Building a new science and practice
The first professionals to start work in the rangelands started with almost nothing. There was no established science, and only the most scratchy knowledge of regional botanies, ecology, and soils. The stories about how knowledge was accumulated and passed on to pastoralists and others make intriguing, and often exciting reading, as staff developed an understanding of how the country ‘worked’, how enlightened management could help both productivity and conservation, and how areas of serious degradation could be rehabilitated.
Significant successes
The authors describe many successes, and lasting legacies. For me the outstanding achievements were firstly the mapping and describing of the land systems in the rangelands, resulting in a ‘world’s best’-documentation of the bio-physical resources and their condition. The authors are justifiably very proud of this achievement.
Secondly, the rehabilitation of the massively degraded Ord River cattle leases – the catchments of the Ord River dam – was an immense undertaking, helped by the decision of the WA Government to resume one million hectares of degraded land. As far as I am aware this was the only instance of a WA government ever taking firm action to enable effective rangeland rehabilitation.
Thirdly, a commitment to measure change in the rangeland resource resulted in the Western Australian Rangeland Monitoring System. This comprises 1,600 permanent sites installed across the pastoral regions, with regular assessment of each plot according to measurable criteria that could be used to identify trends in land and vegetation condition. This system is unique in Australia, indeed in the world, in terms of its scope and outcomes, and the resultant data set is a priceless asset.
While some pastoralists rejected the advice of the RMB, others embraced it, and the result is that there are now many pastoral stations where the transition has been made from land exploitation to sustainable production.

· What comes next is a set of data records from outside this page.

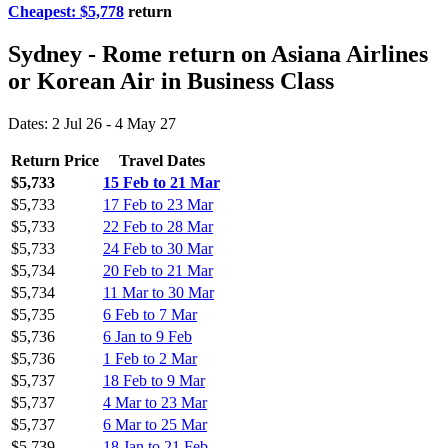
Cheapest: $5,778
return
Sydney - Rome return on Asiana Airlines
or Korean Air in Business Class
Dates: 2 Jul 26 - 4 May 27
Return Price
Travel Dates
$5,733
15 Feb to 21 Mar
$5,733
17 Feb to 23 Mar
$5,733
22 Feb to 28 Mar
$5,733
24 Feb to 30 Mar
$5,734
20 Feb to 21 Mar
$5,734
11 Mar to 30 Mar
$5,735
6 Feb to 7 Mar
$5,736
6 Jan to 9 Feb
$5,736
1 Feb to 2 Mar
$5,737
18 Feb to 9 Mar
$5,737
4 Mar to 23 Mar
$5,737
6 Mar to 25 Mar
$5,739
18 Jan to 21 Feb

Finally, in my view, perhaps the most critical outcome of the work of the RMB was demonstrating that well-managed pastoralism is environmentally benign – domestic stock and native vegetation could happily coexist with no ecological or economic penalty. The converse, poorly managed pastoralism will lead to land degradation, thus requiring active regulation by the landlord, being the WA population.
Significant failures
It turned out that the real problems faced by the RMB were not scientific, but political and institutional. Firstly, they lacked political backing and support from their own department and their sister agencies; and secondly, attempts to fix degraded areas were resisted or undermined by many pastoralists, the very people it was hoped would benefit. What was even more of a problem, there was no way good management could be enforced. The RMB had no regulatory powers. The Pastoral Land Board and the Soil Conservation Service, which could have regulated pastoral activities, took little interest in management, while other agencies relied on education and encouragement, which sadly was not enough.
And in the future?
On the other hand, if the political will for action ever arises, best-practice land management systems for the WA rangelands are now known and understood, and could be implemented across the rangelands tomorrow. This situation can be attributed to the work of that small band of tough, dedicated scientists of the Rangeland Management Branch during its short, but dramatic history.
I especially commend this book to anyone embarking on a career in rangeland management, and to those already in that domain. To them, and to anyone interested in the Australian outback, I say: please read this book!